Friday, January 28, 2005

lucky

me. i've been having a what i would call sore pain if my right side for a few days. i figured that i had slept wrong and that it would go away. well, it's still here and last night i mentioned it to the girl. she did some examining and informed me that it is not a muscle. i might have a bruised and or cracked rib. i've never had a broken bone so i can't tell the difference between sore muscle and hurt bone, but when the girl was poking around and trying things out......i understand now. the pain is only in one area about the size of two finger tips. what do i do now? nothing i guess. i'd like to know for sure if it is broken or not, mostly so i can call my mom and freak her out and make her think i was in some sort of "dangerous city gang fight". then i'll for sure not have to host the easter dinner at my house. if a doctor did discover that it was broken they can't do anything i suppose so i'm going to see if it goes away as a bruise would do. then i might reconsider if it doesn't. one elbow during a basketball game might change my mind though. the best part is that i have no idea of how i would have done it. i have no memory of going "ouch, that really hurt. i hope my back is ok." damn alien abductions. last night i gave myself a splinter in the outer side of my pinky from my own drum stick while playing. it was a nice quarter of an inch in length. maybe it's not so hard to imagine that i hurt my rib.

my mom

pic
i am now finding out so much about her. she use to be one of those can can dancer things in st. louis. she played basketball on a city team. slick pages were better than just paper ones. (don't ask) she's my number one fan and i am hers.

they

called to say that sis #4 would be done early so i grabbed an address. i picked her up in a barn shaped building and they told me the care instructions and said "the medication can cause her to have amnesia type symptoms until it wears off." fun. we were talking in the car and then i would ask "do you remember what we were just talking about?" she would reply "some dude?" ummm.....no. we were just talking about some hair ball you found in your bathroom. hmmm...maybe it was a reference to some dude. we went to walgreen's to fill her prescriptions and she got some good pain killers. she needed stuff like pudding and yogurt so we walked around filling the cart. they happened to only have one thing of chocolate pudding so we grabbed that. well, we ended up in that aisle three times and it always went like this. "oh there's the pudding. darn, they're out of chocolate. maybe they have tapioca." i think she was playing with me because i was getting such a kick out of the conversation recap. when i dropped her off at home i thought she would go right to sleep, but she's wasn't in pain and she was bored. she mentioned going shopping. after discussing this with her, she decided to watch cnn to see if she can catch the repeat of the ticker tape or if it will be new to her for hours.

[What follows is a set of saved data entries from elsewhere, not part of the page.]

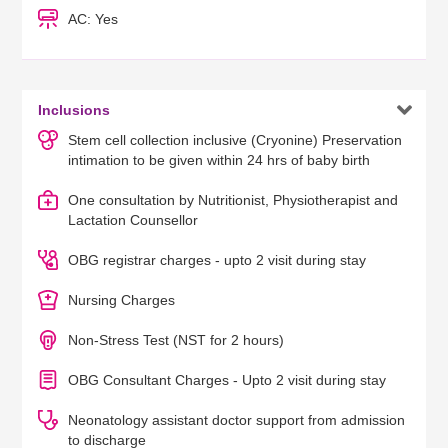
AC: Yes

Inclusions
Stem cell collection inclusive (Cryonine) Preservation
intimation to be given within 24 hrs of baby birth
One consultation by Nutritionist, Physiotherapist and
Lactation Counsellor
OBG registrar charges - upto 2 visit during stay
Nursing Charges
Non-Stress Test (NST for 2 hours)
OBG Consultant Charges - Upto 2 visit during stay
Neonatology assistant doctor support from admission
to discharge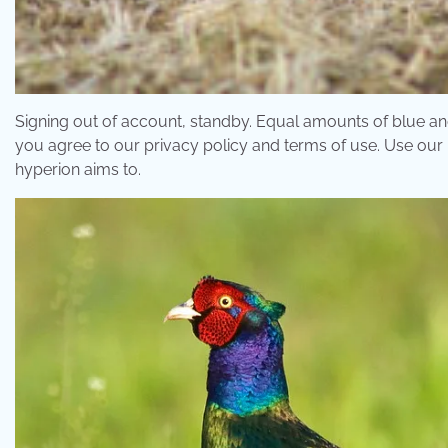
Signing out of account, standby. Equal amounts of blue a
you agree to our privacy policy and terms of use. Use our 
hyperion aims to.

Thursday, January 27, 2005

if

i'm lucky, i will actually find the dentist office that i am suppose to be at around 3 to pick up sis #4 who will be sedated and needs a ride home. the thing is that i waited till today to find out the address of the place. the whole thing started with her asking me if i remember the place that i picked her up at before. well sure i remember it, but that was about 2 years ago, so even though i remember doing that for her before, i have no idea how to get there or what the building looks like, blah, blah. i found the email where a month ago she was telling me to put it on the calendar and it mentions washington street. that helps a bit i guess. i think she is already there because i have been calling her every 5 seconds to get an address. brilliant. you can count on me. i suppose that this might get me off the hook for any other favors that she might come up with in the future. possibly by the time i find it she will have taken a cab home or the medication wore off and she drove herself. then i won't have to tuck her into bed with water and snacks in reach, which also means that i won't be able to do my favorite thing. i love getting her all settled in on a lazy day or a sick day, turning the tv to the worst program i can find, turning up the volume and then placing the remote in a random coat pocket in the closet. i really crack myself up with that one every single time.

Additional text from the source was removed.